Petitioner fails to show that his waiver of indictment was not knowing, voluntary and intelligent or was otherwise invalid. "A defendant may waive indictment and consent to be prosecuted by superior court information when . . . a local criminal court has held the defendant for the action of a grand jury" (CPL 195.10

[1]). "Being so 'held' for the action of a [g]rand [j]ury involves the filing of a felony complaint on which [the] defendant has been arraigned and a finding after a preliminary hearing (unless waived by [the] defendant) that reasonable cause exists to believe that [the] defendant committed a felony" (People v Barber, 280 AD2d 691, 692 [2001], lv denied 96 NY2d 825 [2001]; see CPL 180.70; People v D'Amico, 76 NY2d 877, 879 [1990]; People v Gallagher, 34 AD3d 941, 942 [2006], lv denied 8 NY3d 880 [2007]).

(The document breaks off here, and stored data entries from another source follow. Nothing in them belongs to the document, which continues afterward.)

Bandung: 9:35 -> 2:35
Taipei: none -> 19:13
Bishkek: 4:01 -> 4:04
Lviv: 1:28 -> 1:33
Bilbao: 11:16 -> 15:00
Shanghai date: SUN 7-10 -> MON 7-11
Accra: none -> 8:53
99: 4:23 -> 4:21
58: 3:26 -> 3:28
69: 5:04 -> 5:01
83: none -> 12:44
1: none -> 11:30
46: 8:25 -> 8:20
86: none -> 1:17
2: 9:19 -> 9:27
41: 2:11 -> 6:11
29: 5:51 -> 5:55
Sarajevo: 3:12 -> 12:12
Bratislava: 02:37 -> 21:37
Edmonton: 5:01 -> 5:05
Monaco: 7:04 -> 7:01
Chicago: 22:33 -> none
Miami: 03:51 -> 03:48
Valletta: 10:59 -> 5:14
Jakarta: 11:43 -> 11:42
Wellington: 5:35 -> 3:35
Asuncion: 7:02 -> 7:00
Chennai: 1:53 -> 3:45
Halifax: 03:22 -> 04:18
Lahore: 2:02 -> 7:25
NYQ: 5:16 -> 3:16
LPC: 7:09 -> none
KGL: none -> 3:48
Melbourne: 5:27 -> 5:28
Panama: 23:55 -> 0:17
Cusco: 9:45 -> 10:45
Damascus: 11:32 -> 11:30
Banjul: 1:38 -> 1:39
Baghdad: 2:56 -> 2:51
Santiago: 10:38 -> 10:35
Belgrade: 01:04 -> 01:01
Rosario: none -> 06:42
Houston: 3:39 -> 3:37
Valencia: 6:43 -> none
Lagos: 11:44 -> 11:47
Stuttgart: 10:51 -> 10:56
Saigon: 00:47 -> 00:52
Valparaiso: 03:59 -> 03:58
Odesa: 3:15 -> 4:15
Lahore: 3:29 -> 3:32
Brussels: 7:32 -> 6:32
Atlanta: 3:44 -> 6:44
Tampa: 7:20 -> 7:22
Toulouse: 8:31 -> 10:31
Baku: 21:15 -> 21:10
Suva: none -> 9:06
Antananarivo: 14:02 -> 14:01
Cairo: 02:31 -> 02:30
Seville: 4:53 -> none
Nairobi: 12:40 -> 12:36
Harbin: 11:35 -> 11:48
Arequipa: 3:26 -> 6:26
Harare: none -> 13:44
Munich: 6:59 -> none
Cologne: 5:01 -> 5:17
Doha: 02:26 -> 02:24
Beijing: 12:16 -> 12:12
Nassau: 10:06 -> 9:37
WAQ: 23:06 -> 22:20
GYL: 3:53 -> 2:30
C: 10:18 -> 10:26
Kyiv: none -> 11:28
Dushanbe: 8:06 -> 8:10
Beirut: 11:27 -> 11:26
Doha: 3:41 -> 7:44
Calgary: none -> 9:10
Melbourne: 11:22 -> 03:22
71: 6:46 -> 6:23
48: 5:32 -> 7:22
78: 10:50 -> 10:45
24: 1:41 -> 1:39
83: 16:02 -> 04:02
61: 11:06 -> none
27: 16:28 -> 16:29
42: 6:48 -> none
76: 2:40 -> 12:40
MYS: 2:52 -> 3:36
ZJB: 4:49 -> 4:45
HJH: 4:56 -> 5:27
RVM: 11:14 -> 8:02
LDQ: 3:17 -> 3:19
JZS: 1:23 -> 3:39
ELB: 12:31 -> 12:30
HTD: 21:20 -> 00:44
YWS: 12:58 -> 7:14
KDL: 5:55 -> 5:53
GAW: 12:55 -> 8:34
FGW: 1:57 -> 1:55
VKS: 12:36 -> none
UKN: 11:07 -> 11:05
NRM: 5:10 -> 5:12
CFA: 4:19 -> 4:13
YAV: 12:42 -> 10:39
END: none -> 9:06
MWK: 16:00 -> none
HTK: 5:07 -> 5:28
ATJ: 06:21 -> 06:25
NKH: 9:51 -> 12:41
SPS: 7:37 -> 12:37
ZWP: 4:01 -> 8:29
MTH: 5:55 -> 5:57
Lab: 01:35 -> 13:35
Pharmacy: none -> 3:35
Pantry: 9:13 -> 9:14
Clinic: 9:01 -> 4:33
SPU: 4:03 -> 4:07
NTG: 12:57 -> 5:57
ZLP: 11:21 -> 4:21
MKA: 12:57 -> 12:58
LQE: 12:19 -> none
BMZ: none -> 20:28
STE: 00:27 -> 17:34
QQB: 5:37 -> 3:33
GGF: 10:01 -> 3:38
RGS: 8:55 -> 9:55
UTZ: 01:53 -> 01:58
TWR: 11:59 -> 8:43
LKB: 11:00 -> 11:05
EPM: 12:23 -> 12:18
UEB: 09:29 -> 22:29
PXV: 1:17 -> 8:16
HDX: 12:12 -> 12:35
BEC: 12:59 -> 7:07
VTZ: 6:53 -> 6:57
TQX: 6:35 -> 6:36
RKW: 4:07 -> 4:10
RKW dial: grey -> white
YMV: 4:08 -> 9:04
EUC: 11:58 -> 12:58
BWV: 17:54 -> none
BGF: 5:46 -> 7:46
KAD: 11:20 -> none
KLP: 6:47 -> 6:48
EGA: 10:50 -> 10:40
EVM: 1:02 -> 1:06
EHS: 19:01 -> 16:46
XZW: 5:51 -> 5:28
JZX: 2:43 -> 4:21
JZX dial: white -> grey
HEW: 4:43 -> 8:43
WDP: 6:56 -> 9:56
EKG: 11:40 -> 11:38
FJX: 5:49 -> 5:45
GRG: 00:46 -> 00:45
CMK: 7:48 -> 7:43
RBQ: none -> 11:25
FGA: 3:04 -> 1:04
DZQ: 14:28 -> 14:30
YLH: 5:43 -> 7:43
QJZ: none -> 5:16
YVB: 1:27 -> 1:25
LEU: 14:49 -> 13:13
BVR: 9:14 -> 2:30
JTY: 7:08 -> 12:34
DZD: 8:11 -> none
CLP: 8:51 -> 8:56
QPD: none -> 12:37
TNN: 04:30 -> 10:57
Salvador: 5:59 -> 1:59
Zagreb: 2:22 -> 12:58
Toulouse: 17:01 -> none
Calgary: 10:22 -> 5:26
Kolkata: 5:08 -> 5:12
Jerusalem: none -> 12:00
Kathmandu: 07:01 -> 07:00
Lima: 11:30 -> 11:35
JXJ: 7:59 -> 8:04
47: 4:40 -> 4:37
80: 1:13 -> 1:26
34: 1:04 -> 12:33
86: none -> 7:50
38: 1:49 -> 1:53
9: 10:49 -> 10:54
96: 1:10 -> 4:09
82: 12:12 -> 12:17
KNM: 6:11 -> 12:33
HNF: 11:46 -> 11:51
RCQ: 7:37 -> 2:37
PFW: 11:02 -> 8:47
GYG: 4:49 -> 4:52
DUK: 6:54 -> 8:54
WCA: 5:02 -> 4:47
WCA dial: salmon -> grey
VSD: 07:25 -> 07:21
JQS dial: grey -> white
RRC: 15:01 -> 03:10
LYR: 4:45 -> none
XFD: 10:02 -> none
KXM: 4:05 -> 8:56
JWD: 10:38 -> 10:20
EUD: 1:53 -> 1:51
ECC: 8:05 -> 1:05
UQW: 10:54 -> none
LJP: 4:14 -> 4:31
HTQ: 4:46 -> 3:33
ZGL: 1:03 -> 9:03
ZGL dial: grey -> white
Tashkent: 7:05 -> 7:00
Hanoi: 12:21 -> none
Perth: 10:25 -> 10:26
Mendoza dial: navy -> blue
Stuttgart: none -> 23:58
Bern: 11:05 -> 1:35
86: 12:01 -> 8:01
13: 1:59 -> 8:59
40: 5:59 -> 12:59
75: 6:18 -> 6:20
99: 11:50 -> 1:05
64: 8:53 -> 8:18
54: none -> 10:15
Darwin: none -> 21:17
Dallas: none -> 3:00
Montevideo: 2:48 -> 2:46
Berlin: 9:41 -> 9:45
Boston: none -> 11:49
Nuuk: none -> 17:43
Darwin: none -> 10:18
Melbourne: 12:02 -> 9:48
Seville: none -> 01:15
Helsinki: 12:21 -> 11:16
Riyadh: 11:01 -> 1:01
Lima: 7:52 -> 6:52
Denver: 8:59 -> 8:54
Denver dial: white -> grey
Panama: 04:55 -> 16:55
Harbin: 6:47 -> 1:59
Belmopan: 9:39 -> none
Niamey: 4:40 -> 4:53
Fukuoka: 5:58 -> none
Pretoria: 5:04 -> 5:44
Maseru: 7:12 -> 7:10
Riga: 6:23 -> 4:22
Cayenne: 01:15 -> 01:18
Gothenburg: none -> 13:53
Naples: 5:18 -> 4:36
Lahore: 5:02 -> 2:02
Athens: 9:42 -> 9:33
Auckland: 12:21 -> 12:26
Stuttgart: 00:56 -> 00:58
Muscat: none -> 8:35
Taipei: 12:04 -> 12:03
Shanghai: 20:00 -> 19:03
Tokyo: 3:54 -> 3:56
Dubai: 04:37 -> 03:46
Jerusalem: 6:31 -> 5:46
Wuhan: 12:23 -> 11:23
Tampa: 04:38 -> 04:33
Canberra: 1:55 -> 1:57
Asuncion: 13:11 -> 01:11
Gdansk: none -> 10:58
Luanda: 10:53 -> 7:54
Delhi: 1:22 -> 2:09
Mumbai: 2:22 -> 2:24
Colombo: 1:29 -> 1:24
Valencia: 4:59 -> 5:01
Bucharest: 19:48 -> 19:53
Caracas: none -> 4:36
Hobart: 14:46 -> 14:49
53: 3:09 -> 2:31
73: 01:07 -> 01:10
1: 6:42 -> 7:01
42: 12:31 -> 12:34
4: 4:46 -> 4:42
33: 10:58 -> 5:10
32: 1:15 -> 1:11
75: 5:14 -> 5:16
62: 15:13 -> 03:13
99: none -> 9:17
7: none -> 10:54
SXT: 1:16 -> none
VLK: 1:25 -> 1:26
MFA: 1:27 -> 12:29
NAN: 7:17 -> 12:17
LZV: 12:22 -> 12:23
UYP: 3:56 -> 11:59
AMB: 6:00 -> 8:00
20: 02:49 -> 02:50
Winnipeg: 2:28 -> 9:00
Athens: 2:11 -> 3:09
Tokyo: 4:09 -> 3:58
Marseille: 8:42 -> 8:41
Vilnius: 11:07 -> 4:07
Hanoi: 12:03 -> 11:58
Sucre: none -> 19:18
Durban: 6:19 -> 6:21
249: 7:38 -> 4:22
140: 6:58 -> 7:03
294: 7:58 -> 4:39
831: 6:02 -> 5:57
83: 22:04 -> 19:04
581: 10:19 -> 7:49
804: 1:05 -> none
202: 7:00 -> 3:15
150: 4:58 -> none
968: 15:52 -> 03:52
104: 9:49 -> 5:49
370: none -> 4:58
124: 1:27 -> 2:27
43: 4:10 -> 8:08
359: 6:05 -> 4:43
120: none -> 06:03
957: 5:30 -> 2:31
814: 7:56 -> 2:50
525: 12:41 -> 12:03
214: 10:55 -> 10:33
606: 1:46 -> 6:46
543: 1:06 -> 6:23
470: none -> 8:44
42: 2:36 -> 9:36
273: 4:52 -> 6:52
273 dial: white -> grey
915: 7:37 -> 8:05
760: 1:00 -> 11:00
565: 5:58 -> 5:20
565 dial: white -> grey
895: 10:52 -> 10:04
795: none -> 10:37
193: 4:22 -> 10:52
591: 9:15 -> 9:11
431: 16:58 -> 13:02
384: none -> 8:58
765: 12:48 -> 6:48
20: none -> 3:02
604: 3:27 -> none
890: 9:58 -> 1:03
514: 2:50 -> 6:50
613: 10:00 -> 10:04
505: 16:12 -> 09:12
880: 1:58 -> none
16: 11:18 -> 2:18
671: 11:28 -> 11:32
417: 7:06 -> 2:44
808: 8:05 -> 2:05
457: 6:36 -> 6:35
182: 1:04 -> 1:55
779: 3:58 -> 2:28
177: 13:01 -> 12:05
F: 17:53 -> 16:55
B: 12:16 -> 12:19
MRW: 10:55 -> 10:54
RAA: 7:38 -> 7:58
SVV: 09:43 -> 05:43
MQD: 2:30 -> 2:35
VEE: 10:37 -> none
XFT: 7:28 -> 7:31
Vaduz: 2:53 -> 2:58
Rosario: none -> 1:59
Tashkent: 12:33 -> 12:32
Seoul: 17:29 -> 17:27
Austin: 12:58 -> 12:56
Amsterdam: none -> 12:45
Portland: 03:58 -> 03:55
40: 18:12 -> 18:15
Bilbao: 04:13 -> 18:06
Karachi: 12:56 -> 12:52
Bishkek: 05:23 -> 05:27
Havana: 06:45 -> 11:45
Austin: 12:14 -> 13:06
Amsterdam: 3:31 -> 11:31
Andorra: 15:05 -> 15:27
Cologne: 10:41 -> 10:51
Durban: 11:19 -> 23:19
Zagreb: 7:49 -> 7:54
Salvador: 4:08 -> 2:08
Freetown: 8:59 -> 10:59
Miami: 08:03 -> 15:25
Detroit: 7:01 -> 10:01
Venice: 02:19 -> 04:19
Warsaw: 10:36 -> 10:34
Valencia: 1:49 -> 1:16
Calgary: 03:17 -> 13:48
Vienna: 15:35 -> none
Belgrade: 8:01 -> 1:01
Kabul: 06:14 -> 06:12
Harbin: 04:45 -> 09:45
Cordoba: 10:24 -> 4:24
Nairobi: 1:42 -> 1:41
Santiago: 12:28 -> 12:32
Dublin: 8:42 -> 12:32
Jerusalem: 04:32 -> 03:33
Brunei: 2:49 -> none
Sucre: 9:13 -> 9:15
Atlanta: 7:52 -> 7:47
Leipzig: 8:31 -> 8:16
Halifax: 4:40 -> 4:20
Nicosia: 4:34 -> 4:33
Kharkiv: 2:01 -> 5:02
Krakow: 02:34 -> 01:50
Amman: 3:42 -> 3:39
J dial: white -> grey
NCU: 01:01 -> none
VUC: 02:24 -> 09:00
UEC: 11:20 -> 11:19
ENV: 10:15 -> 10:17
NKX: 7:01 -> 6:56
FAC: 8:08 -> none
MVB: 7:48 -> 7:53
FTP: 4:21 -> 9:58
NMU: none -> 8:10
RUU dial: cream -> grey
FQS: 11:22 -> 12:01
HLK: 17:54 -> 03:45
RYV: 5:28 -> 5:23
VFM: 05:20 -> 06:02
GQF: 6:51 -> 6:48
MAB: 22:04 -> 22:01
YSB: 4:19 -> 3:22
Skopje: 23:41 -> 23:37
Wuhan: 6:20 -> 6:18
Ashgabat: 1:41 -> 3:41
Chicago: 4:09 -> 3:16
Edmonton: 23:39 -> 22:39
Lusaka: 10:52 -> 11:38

Here, petitioner was arraigned upon the two felony complaints and waived a preliminary hearing, the matter was transferred to County Court, and County Court approved petitioner's waiver of indictment upon a finding that it complied with the requirements of CPL article 190 (see People v Barber, 280 AD2d at 692; People v Valenti, 264 AD2d 904, 905 [1999], lv denied 94 NY2d 926 [2000]). Indeed, "[petitioner's] signed waiver of indictment expressly states that he was held for the action of the . . . grand jury, making his waiver valid" (People v Cottelli, 46 AD3d 952, 953 [2007], lv denied 9 NY3d 1032 [2008]; see People v Valenti, 264 AD2d at 905). Moreover, the terms of the waiver clearly set forth its ramifications and it was signed, in open court, by both petitioner and his attorney. Other than petitioner's bare assertions that, had he been counseled otherwise, he would not have waived his preliminary hearing or indictment, no other proof has been offered in support of his claim. Under these circumstances, we find that the waiver of indictment was knowingly, voluntarily and intelligently made (see People v Brown, 309 AD2d 1084, 1084 [2003], lv denied 1 NY3d 595 [2004]; People v Powers, 302 AD2d 685, 685-686 [2003]). As such, the subsequently filed superior court information was not jurisdictionally defective (see People v Talback, 32 AD3d 559, 560 [2006], lv denied 7 NY3d 870 [2006]; People v Barber, 280 AD2d at 693). Since it superceded the felony complaints, any insufficiency in those initiating accusatory instruments is irrelevant (see People v Jackson, 286 AD2d 912, 912 [2001], lv denied 97 NY2d 755 [2002]; see also People v Schell, 300 AD2d 1120, 1121 [2002], lv denied 99 NY2d 632 [2003]).

Malone Jr., Kavanagh, McCarthy and Garry, JJ., concur.

ADJUDGED that the petition is dismissed, without costs.